Amerotke frunció la nariz cuando olió el hedor de las verduras podridas que llegaba de la cocina.
—No me dejaba limpiar —se quejó la vieja—. Despidió a los sirvientes y a los esclavos. Incluso a las muchachas que bailaban y lo entretenían.
—¿Qué sabes de su muerte? —Amerotke miró por encima del hombro. Shufoy no había entrado en la casa; el juez rogó para sus adentros que su sirviente no estuviera haciendo alguna travesura en el jardín.
—Llegó un mensajero —respondió la criada—, y a mí no me gustó nada su aspecto. Claro que casi no le vi el rostro porque iba vestido de negro de pies a cabeza, como uno de esos vagabundos del desierto, y sólo se le veían los ojos. Afirmó tener un mensaje para mi amo, me lo entregó y se marchó en el acto.
—¿A qué hora se presentó?
—Esta mañana, a primera hora. Llevé el mensaje a la habitación del puro. —La vieja empleó el título que a menudo se daba a los sumos sacerdotes—. Abrió el mensaje y se alteró mucho: me despachó con un gesto, no paraba de mascullar. El puro tenía muy mal carácter, a veces me tiraba cosas. Desde la muerte del divino faraón se había convertido en un recluso. —Miró al visitante—. Sois el señor Amerotke, el juez, ¿no es así? ¿Os han enviado a investigar?

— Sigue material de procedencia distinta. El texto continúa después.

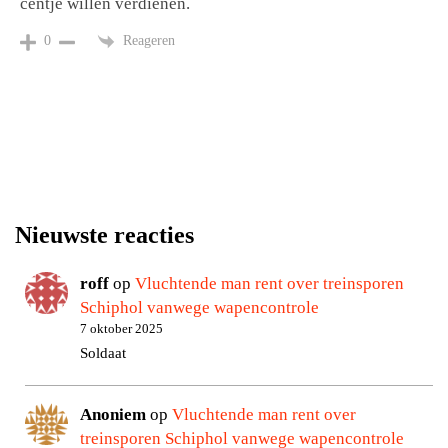
centje willen verdienen.
Reageren
0
Nieuwste reacties
roff
op
Vluchtende man rent over treinsporen
Schiphol vanwege wapencontrole
7 oktober 2025
Soldaat
Anoniem
op
Vluchtende man rent over
treinsporen Schiphol vanwege wapencontrole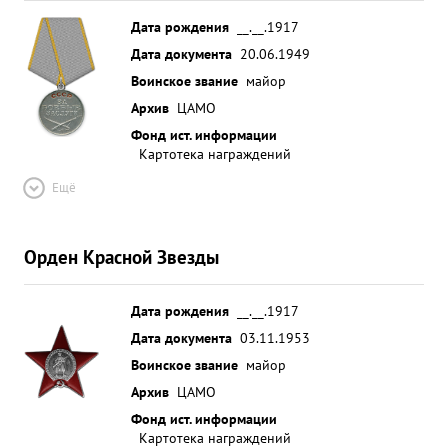
Дата рождения
__.__.1917
Дата документа
20.06.1949
Воинское звание
майор
Архив
ЦАМО
Фонд ист. информации
Картотека награждений
Ещё
Орден Красной Звезды
Дата рождения
__.__.1917
Дата документа
03.11.1953
Воинское звание
майор
Архив
ЦАМО
Фонд ист. информации
Картотека награждений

—Sí —asintió Amerotke—. ¿Sabes qué provocó el cambio de humor de tu amo?
—Al principio pensé que había sido la muerte del divino faraón, pero no lo sé porque dejó de hablar conmigo. No quería hablar con nadie. Venid, os lo mostraré.
La vieja le guió a través de la casa en penumbras. Atravesaron un patio donde había una fuente y el aire olía mejor gracias a la fragancia de las flores y siguieron por un pasillo. La criada arrastraba los pies al caminar al tiempo que sostenía en alto una lámpara de aceite, una sombra en movimiento dentro de un círculo de luz. Se detuvo ante una puerta y Amerotke comprobó que se trataba de la entrada de una pequeña capilla, muy parecida a la que tenía en su casa. El interior estaba tan sucio y descuidado como el resto de la vivienda. Las pinturas de Amón-Ra, con los brazos extendidos aceptando la adoración de sus fieles, adornaban las paredes. A su lado aparecía representado el dios Horus con la cabeza de halcón, cargado con la bandeja de las ofrendas. El camarín del naos, que guardaba la imagen, estaba abierto; la estatuilla parecía un tanto patética y las ofrendas se habían vuelto rancias, como si no las hubiesen cambiado en varios días. La arena esparcida sobre el suelo se veía pisoteada, el recipiente del incienso frío, la resina negra y endurecida. El cántaro de agua bendita, que el sacerdote usaba para purificarse, estaba roto en suelo. En cualquier otra circunstancia, Amerotke hubiera dicho que habían profanado el santuario. En la estancia pobremente iluminada por la llama oscilante de la lámpara, todo parecía indicar que Amenhotep había abandonado a sus dioses o creído que los dioses lo habían abandonado.